[Dataset entries]
---*---

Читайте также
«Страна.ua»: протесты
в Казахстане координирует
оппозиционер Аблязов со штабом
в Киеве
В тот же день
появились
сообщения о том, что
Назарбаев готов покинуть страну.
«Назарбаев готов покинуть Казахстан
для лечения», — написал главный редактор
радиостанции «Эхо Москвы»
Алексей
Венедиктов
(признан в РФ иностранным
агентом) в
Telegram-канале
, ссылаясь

---*---

• Exercise objective:
Copy out each entry precisely. Leave nothing out.

• Exercise solution:
Читайте также
«Страна.ua»: протесты
в Казахстане координирует
оппозиционер Аблязов со штабом
в Киеве
В тот же день
появились
сообщения о том, что
Назарбаев готов покинуть страну.
«Назарбаев готов покинуть Казахстан
для лечения», — написал главный редактор
радиостанции «Эхо Москвы»
Алексей
Венедиктов
(признан в РФ иностранным
агентом) в
Telegram-канале
, ссылаясь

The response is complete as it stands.